I'm confused. That's how well we Germans are doing? Why don't I know about it?
Europe has become more German
It IS true – we are doing fine. We're doing so well that we can even postpone important reforms and just enjoy the fruits we've harvested that were planted by former Chancellor Gerhard Schröder (SPD). He considerably cut down social welfare measures under the program called 'Agenda 2010.'
Now, Angela Merkel is benefiting. It's history's irony. Angela Merkel has postponed her own reform plans indefinitely. Well, ok, her second term in office was determined mainly by unpredictable events: the nuclear accident in Fukushima, and the debt crisis in Southern Europe. Nobody could have foreseen either of the two. But act, the chancellor did. In both cases. The atomic meltdown in Japan was what gave Germany the big turnaround in energy policy, the Energiewende. Merkel, a physicist by trade and for a long time a convinced promoter of nuclear power, over night abolished that source of energy for good. That's remarkable. But it's not what coined her second term in office.
History books will mention her mainly as the manager of the euro and the manager of debt. Eurozone rescue measures were what shaped the agenda of the coalition government between Angela Merkel's conservative CDU (and Bavarian sister party, the CSU) and the FDP, Germany's liberal party.

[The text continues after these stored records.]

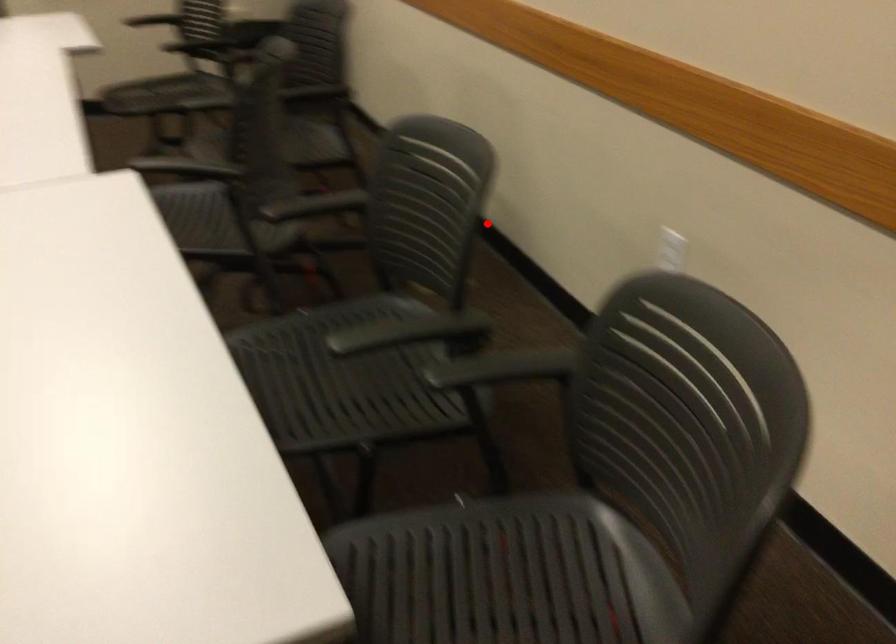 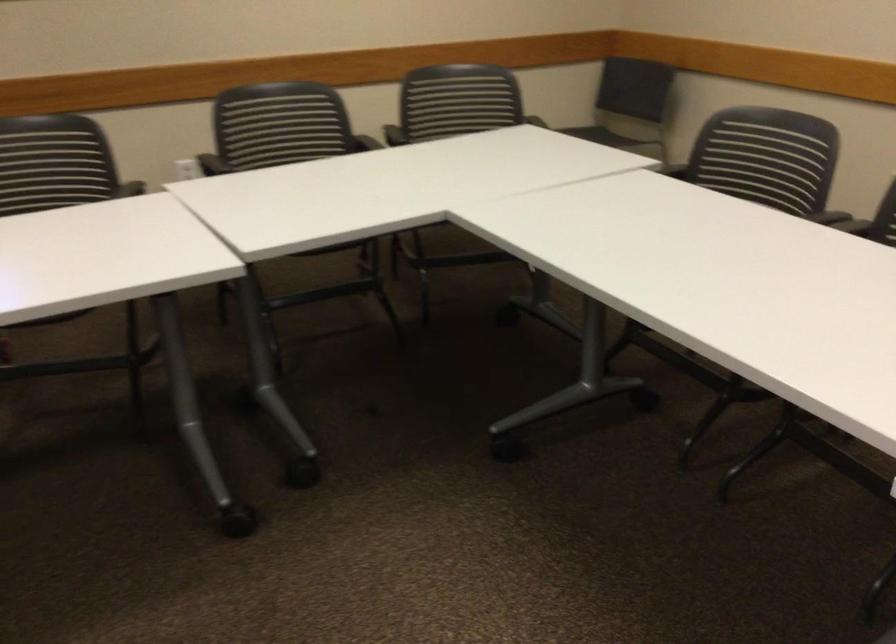 Question: A red point is marked in image1. In image2, is the corresponding 3D point closer to the camera or farther? Reply with the corresponding letter.

Choices:
 (A) The corresponding 3D point is closer.
 (B) The corresponding 3D point is farther.

Answer: (B) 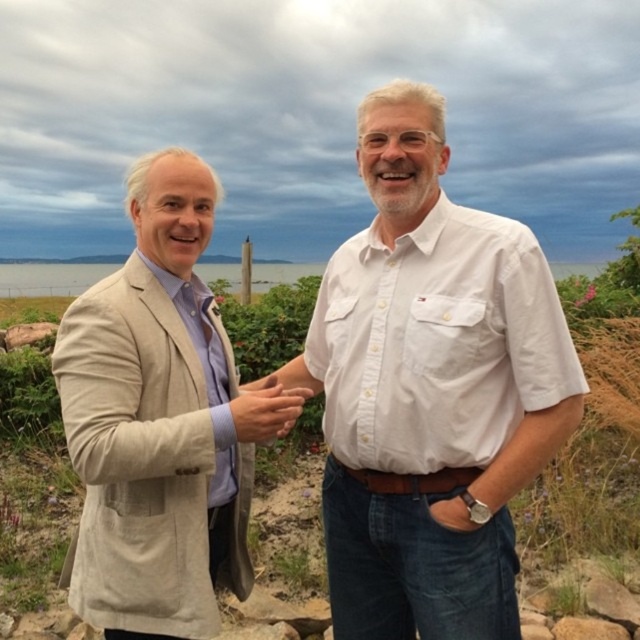 Does white cotton shirt at center have a larger size compared to matte beige hand at center?

Yes, white cotton shirt at center is bigger than matte beige hand at center.

Describe the element at coordinates (429, 390) in the screenshot. Image resolution: width=640 pixels, height=640 pixels. I see `white cotton shirt at center` at that location.

I want to click on white cotton shirt at center, so 429,390.

Is white cotton shirt at center taller than beige linen suit at left?

Yes.

Find the location of a particular element. The image size is (640, 640). white cotton shirt at center is located at coordinates coord(429,390).

Is white cotton shirt at center thinner than transparent water at center?

Correct, white cotton shirt at center's width is less than transparent water at center's.

Is the position of white cotton shirt at center less distant than that of transparent water at center?

Yes, it is in front of transparent water at center.

The image size is (640, 640). I want to click on white cotton shirt at center, so click(x=429, y=390). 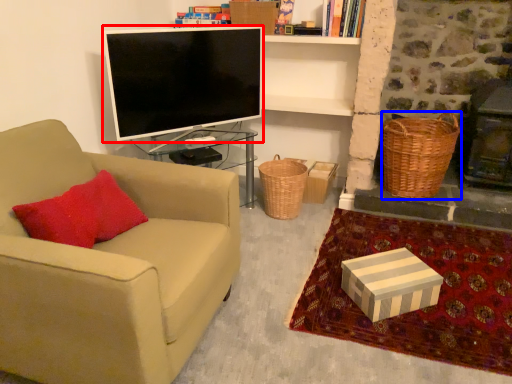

Managing the eurozone crisis was what earned Merkel respect. But not by everyone. Angela Merkel and her rigid path of austerity which she forced upon Greeks, Spaniards and all other ailing states facing bankruptcy also made her the target of a lot of harsh and continuous criticism. There can be no doubt: The EU has become more German since the crisis began. If the EU was a company, Merkel would be its CEO. Just look at the current standstill in Brussels. For weeks now, important topics have been shelved. Everybody is waiting for Germans to cast their vote at last so that business can continue. But the question is: with whom?
Crisis elsewhere, Germans happy – for how much longer?
The boring and largely content-free election campaign has demonstrated one thing: Germans are pleased with themselves and with their economic situation. Europe is in the middle of a crisis, alarm bells are ringing across the south of Europe, but Germans are sleeping soundly at night.
It borders on smugness how we take in the admiration we're getting from other countries. Yes, we do think it's right to ask Italians and Spaniards, Greeks and Irish to tighten their belts until they find it hard to breathe before they get money out of the EU's community coffers. It borders on a paradox that Germany has become a global player because Chancellor Merkel has been dictating austerity and reforms to indebted countries. Well, a global player at least in the fields of finance and European politics. But not at all in the field of foreign affairs, where Merkel has been notably absent. Ask Berlin whether it will assume responsibility in the Syrian conflict – and the answer is still: Nein, danke!
Germany ahead of the elections: The only thing that's actually exciting is the event itself. The election campaign has been void of content and was long determined by the chancellor's dominance. But now, it's getting tight down the home stretch. If Angela Merkel in the end does come first in the race, it's because of the way she's steered the ship through the rocky reefs of the eurozone crisis. She has shown rigor and consistency – and voters like that kind of thing, including those from other political fields.
Nobody knows the price we may have to pay for those policies yet. But at the moment, nobody cares either. Merkel refuses to talk about the costs of saving the common currency. It's as if we're enjoying the calm before the storm. But Merkel doesn't need any visions for the future. Even Helmut Schmidt, one of the SPD's most admired figures, who was chancellor before Helmut Kohl, would agree. He used to say: "If you have visions go see a doctor."